Ce virage intervient alors que le modèle du Top 14 est de plus en plus questionné. Championnat dense, exigeant, soumis à des impératifs économiques forts, il pousse les organismes à leurs limites.
Contrôle collectif
Dans ce contexte, la LNR reconnaît implicitement la nécessité d’agir en se penchant désormais explicitement sur la santé mentale des joueurs, un sujet longtemps tabou dans un sport marqué par la culture de la résistance.
Autrement dit, les instances veulent ainsi mieux encadrer une charge devenue critique et anticiper ses effets sur le long terme, dans un environnement où la répétition des efforts et des chocs pèse autant sur les corps que sur les esprits.

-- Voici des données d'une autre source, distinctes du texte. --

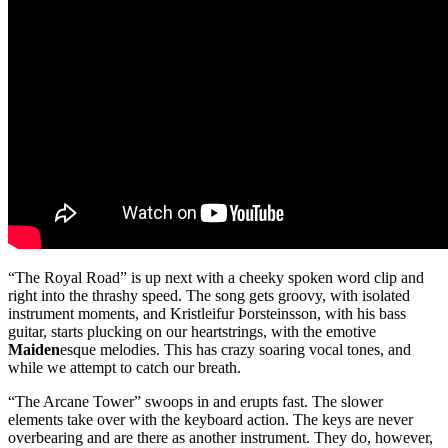
“The Royal Road” is up next with a cheeky spoken word clip and
right into the thrashy speed. The song gets groovy, with isolated
instrument moments, and Kristleifur Þorsteinsson, with his bass
guitar, starts plucking on our heartstrings, with the emotive
Maiden
esque melodies. This has crazy soaring vocal tones, and
while we attempt to catch our breath.
“The Arcane Tower” swoops in and erupts fast. The slower
elements take over with the keyboard action. The keys are never
overbearing and are there as another instrument. They do, however,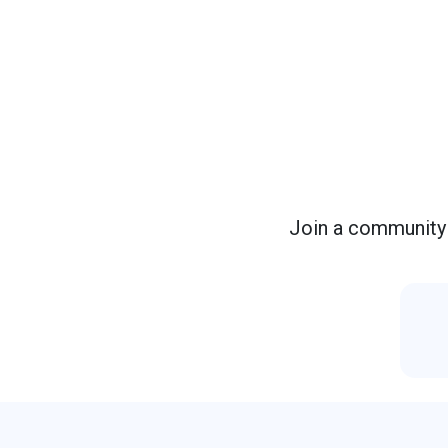
Join a community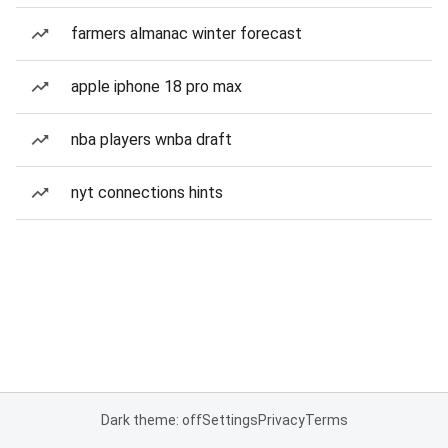
farmers almanac winter forecast
apple iphone 18 pro max
nba players wnba draft
nyt connections hints
Dark theme: off
Settings
Privacy
Terms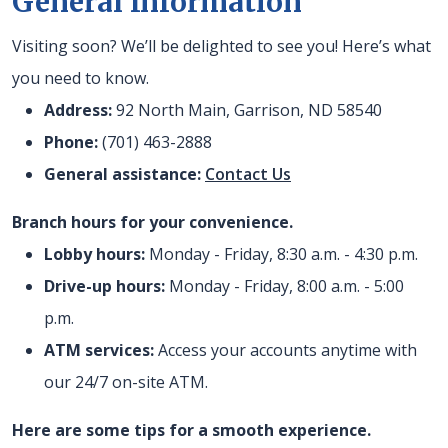
General Information
Visiting soon? We’ll be delighted to see you! Here’s what
you need to know.
Address:
92 North Main, Garrison, ND 58540
Phone:
(701) 463-2888
General assistance:
Contact Us
Branch hours for your convenience.
Lobby hours:
Monday - Friday, 8:30 a.m. - 4:30 p.m.
Drive-up hours:
Monday - Friday, 8:00 a.m. - 5:00
p.m.
ATM services:
Access your accounts anytime with
our 24/7 on-site ATM.
Here are some tips for a smooth experience.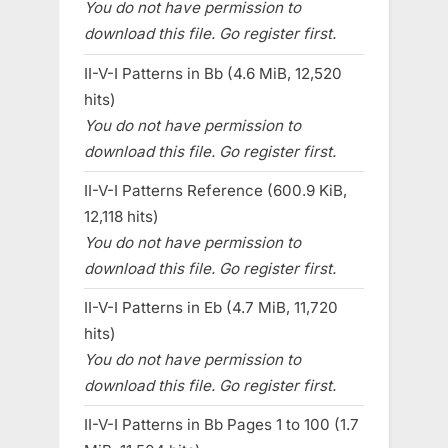
You do not have permission to
download this file. Go register first.
II-V-I Patterns in Bb (4.6 MiB, 12,520
hits)
You do not have permission to
download this file. Go register first.
II-V-I Patterns Reference (600.9 KiB,
12,118 hits)
You do not have permission to
download this file. Go register first.
II-V-I Patterns in Eb (4.7 MiB, 11,720
hits)
You do not have permission to
download this file. Go register first.
II-V-I Patterns in Bb Pages 1 to 100 (1.7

Le dispositif prévoit également un suivi politique et social étroit.
Une question d’équilibres ?
Les travaux seront pilotés par un comité réunissant des représentants des deux institutions, tandis que les syndicats Provale, Tech XV et UCPR seront associés « au fil du processus pour faire le point sur les travaux menés« , garantissant une forme de contrôle collectif.
Reste l’enjeu central. Transformer les constats en décisions. Car toute évolution de la charge de travail implique de repenser en profondeur les équilibres du rugby professionnel, entre les calendriers déjà serrés, le diffusion et la compétitivité.
Le chantier est lancé. Et pour la première fois, le rugby français semble prêt à regarder en face une réalité qu’il a parfois niée. Celle d’un sport où la performance ne peut plus s’affranchir de la santé mentale de ceux qui la produisent.